Rodeado de mujeres que parecen imposibles

“Qué experiencia la de haber pasado por Levantart!

Como muchos otros chicos que asistieron al seminario, tenía muchas dudas de con qué me iba a encontrar: “¿Quiénes serán los otros 19 flacos que se anotan a un curso para mejorar su suerte con las minas?” “¿Cómo serán?” “¿Y los coachs? Medio bananas seguro…”

Desde que uno entra al salón de clase la primera vez se encuentra en su gran mayoría con gente muy buena onda, desde los coachs hasta los mismos compañeros. Diferentes historias que los une un mismo problema a resolver. Al llegar a un lugar y encontrarte con gente que quiere superar un mismo problema que el tuyo, en este caso el levante con las mujeres, de entrada ya al poner sobre la mesa algo tan íntimo y que toca tan de lleno a nuestro orgullo como hombres, la conexión con el otro se hace prácticamente instantánea.

Son dos meses, ocho clases, cuatro salidas. Lo bueno del curso es que, si estás atascado en este tema, te obliga a acomodar tu rutina a dedicarte por dos meses a este tema que, una vez dominado, te cambia la perspectiva de cómo un hombre debe manejarse para comportarse como tal y tener a su lado a una mujer de alto calibre. Cuando uno termina las clases, uno sale con una “guía” de lo que tiene que hacer y, a base de práctica, poder ir mejorando de por vida y hacer cada vez más sólido ese comportamiento correcto que uno debe tener si es que quiere estar rodeado de esas mujeres que a veces te parecieron imposibles. No lo son.

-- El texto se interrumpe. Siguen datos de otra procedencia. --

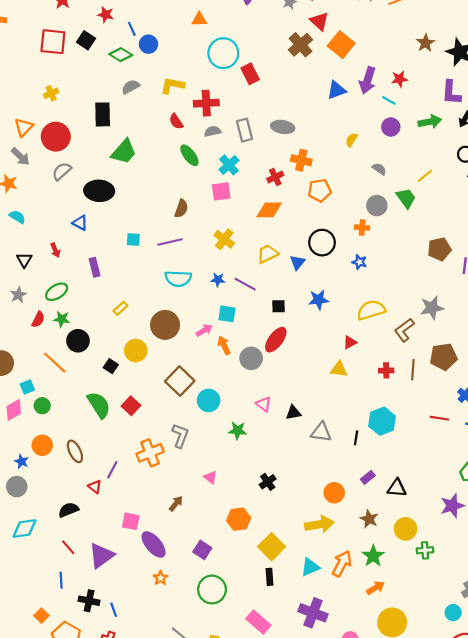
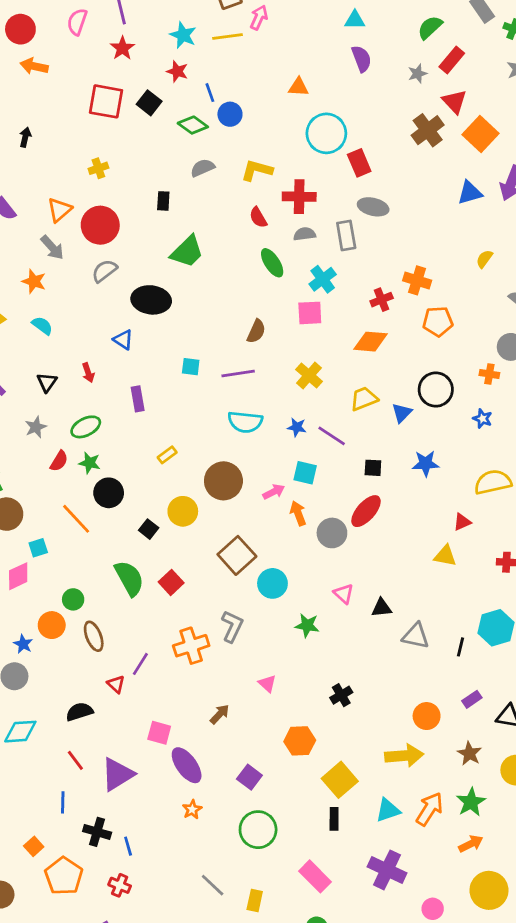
black rectangle: (103, 114) -> (163, 201), size x0.6
gray ellipse: (283, 127) -> (373, 207), moved
green circle: (42, 406) -> (73, 599), moved

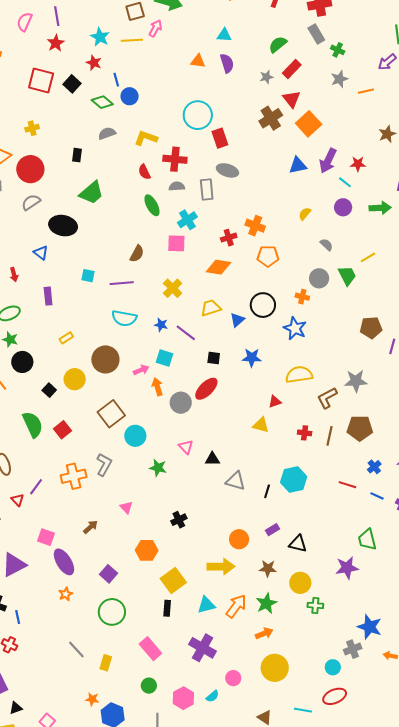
orange triangle: (299, 87) -> (198, 61), moved
blue star: (482, 419) -> (295, 328), size x1.6
brown star: (469, 754) -> (268, 568), turned -30

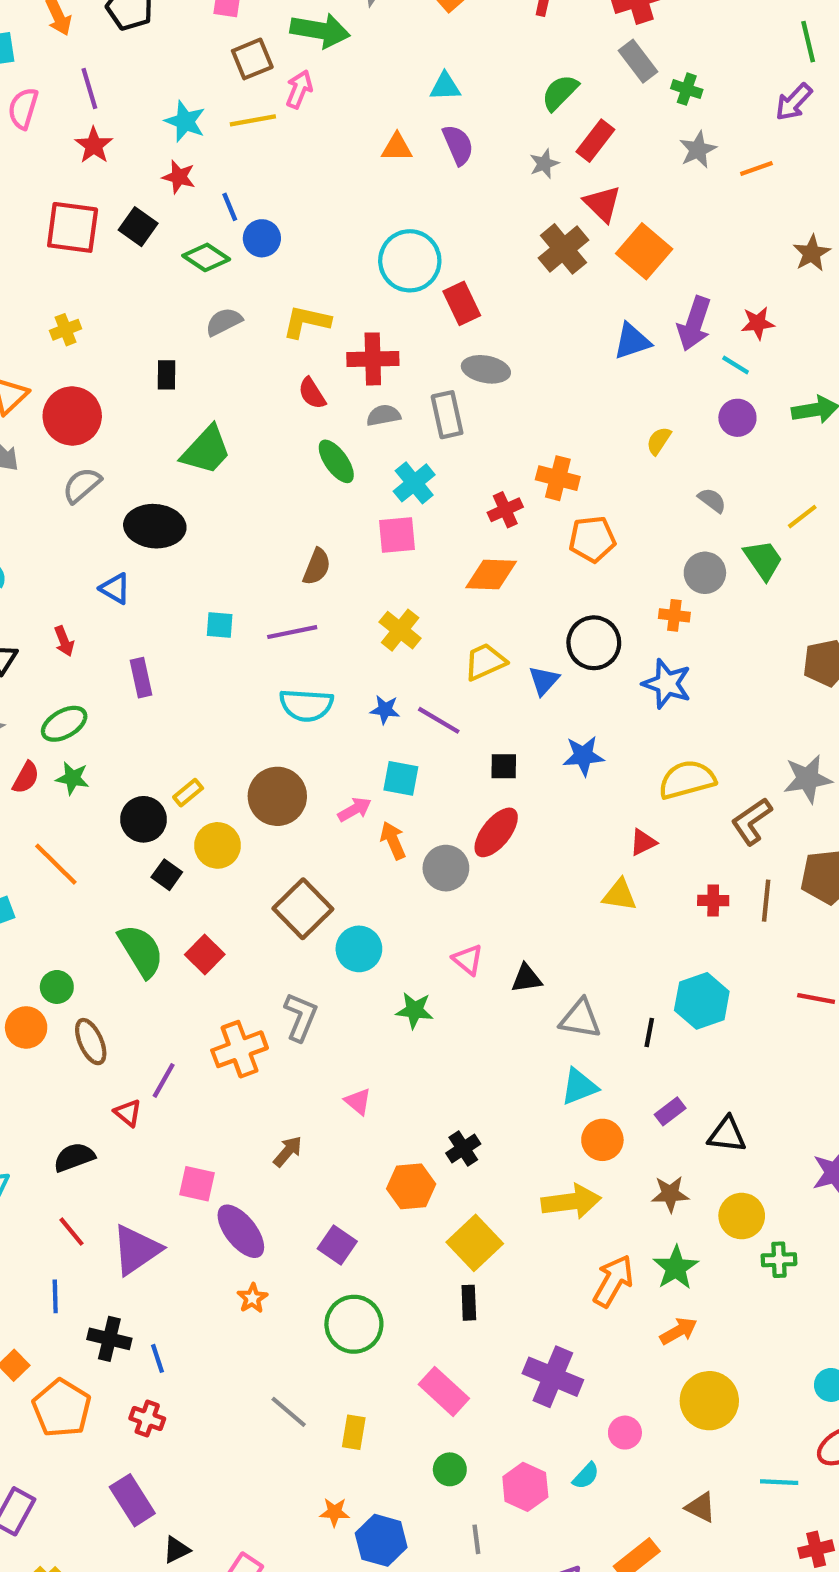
yellow rectangle: (66, 338) -> (188, 793), moved
black circle: (22, 362) -> (143, 819), moved
black cross: (179, 520) -> (463, 1148), moved
cyan triangle: (206, 605) -> (579, 1087), moved

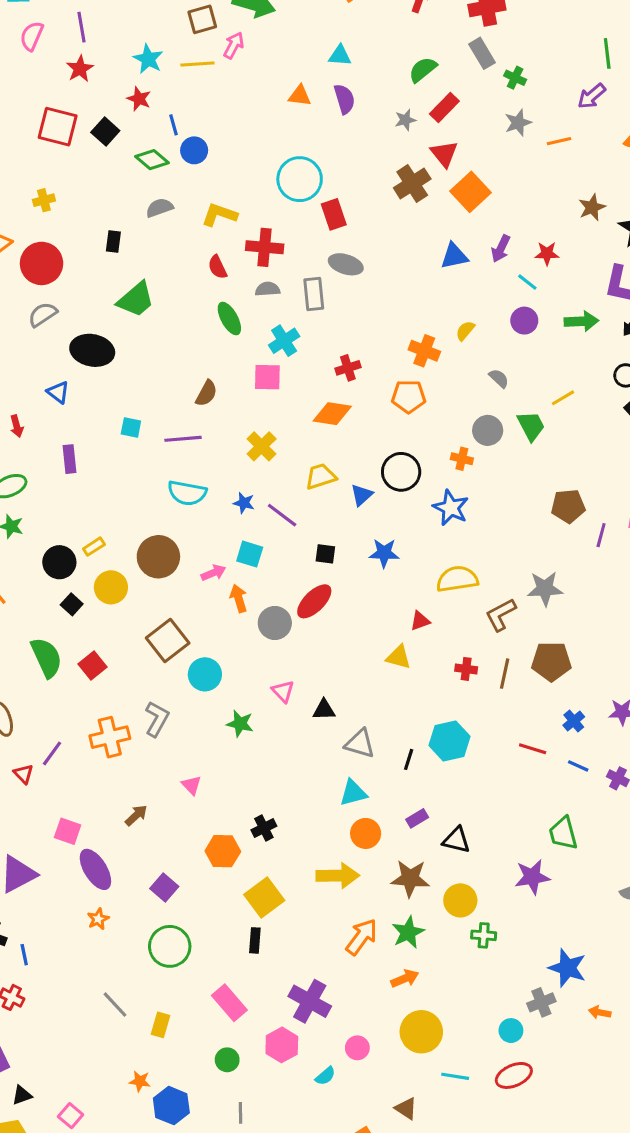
purple arrow: (694, 324) -> (501, 249), size x0.7
orange cross: (558, 478) -> (424, 351), moved
brown star: (670, 1194) -> (410, 878), size x1.4
cyan line: (779, 1482) -> (455, 1076), moved
pink hexagon: (525, 1487) -> (282, 1045), moved

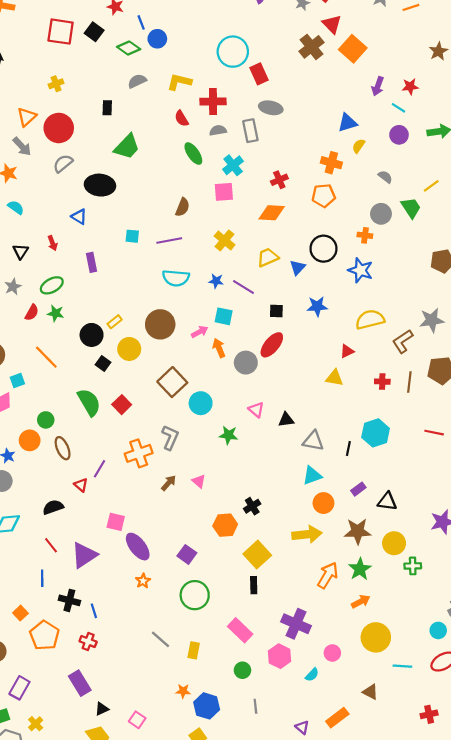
blue triangle: (454, 256) -> (347, 123), moved
brown arrow: (136, 815) -> (169, 483), moved

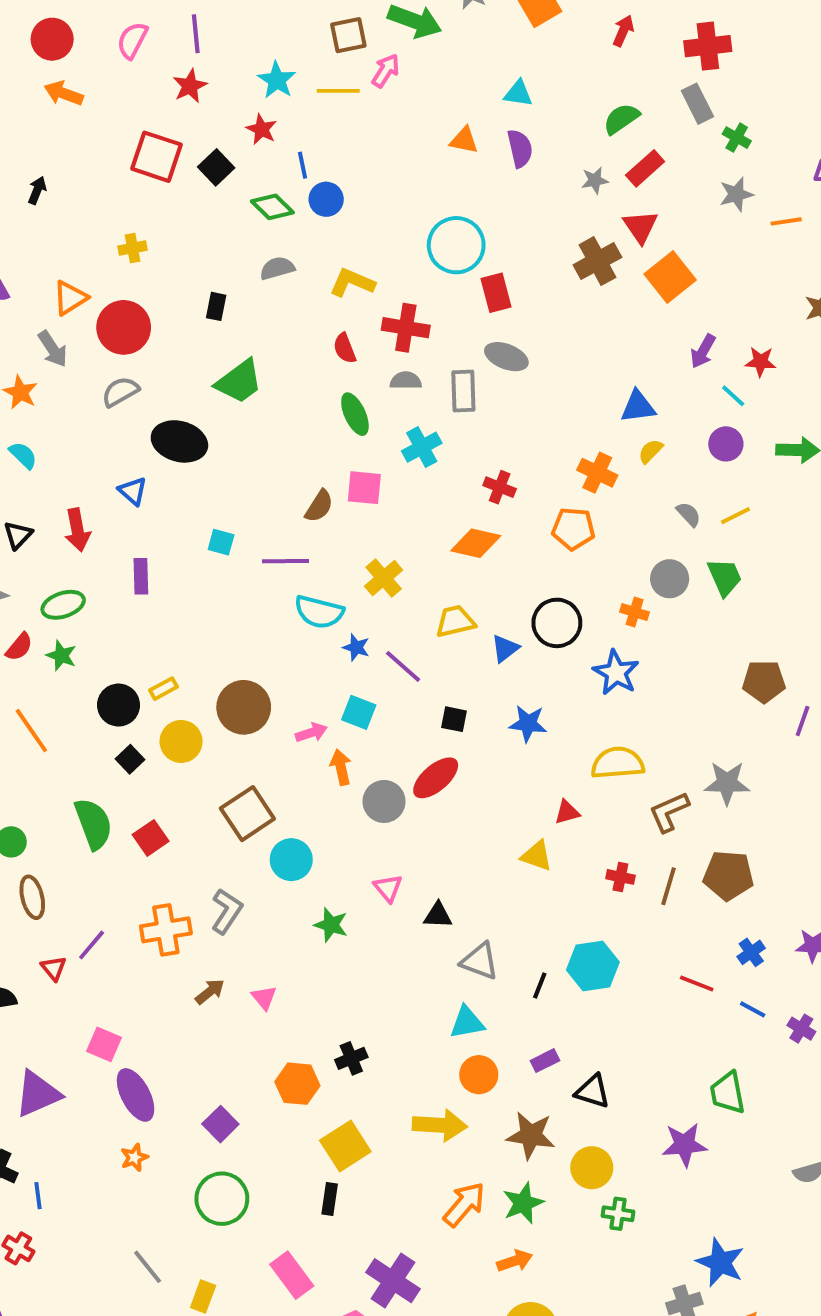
red cross: (279, 180) -> (500, 487), turned 35
yellow line: (431, 186) -> (735, 516), moved
pink square: (224, 192) -> (364, 488), moved
red arrow: (53, 243) -> (77, 530), size x1.5
cyan semicircle: (176, 278) -> (319, 612), moved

En cuanto a los coachs, te encontrás con gente muy cercana, son un par. Que no se mal entienda: uno puede conectar con ellos en el mejor sentido. Te están explicando algo que no se aprende en muchos lados y es vital darles bola para tratar de absorber lo más posible cada concepto y aprovecharlo bien. Se nota que en algún momento estuvieron en la misma situación que uno y ahora, por lo menos lo que se percibe desde la perspectiva de alumno, tienen superado ese problema y en cuanto a mujeres la están pasando más que bien. Muy buena onda todos y muy generosos en cuanto si a uno le surge una duda y poder charlarlo a parte. Por escrito me cuesta menos que personalmente. Cada uno tiene una herramienta que compartir y lo hacen por lo menos para mí con gran éxito. Realmente un gusto.

Pasar por el seminario es aprender a corregir “detalles” de actitudes de uno con las mujeres. El quid de la cuestión es que estos detalles son una lista larga y como dicen por ahí “la suma de los detalles es lo que hace la diferencia”. Ya al otro día de salir de la primer clase, uno empieza a hacer una autoevaluación de lo que está proyectando en su rutina diaria y ahí mismo, dándose cuenta del error, las empieza a corregir y se empiezan a ver pequeños resultados también. Y uno dice “es verdad! cómo no me di cuenta antes!”. Y empezás a notar las cosas que venís haciendo mal y a corregirlas. Son esos detalles de los que vengo hablando y los que son las pequeñas grandes gemas del seminario que uno se las lleva para toda la vida.

Increíble e inolvidable experiencia.”.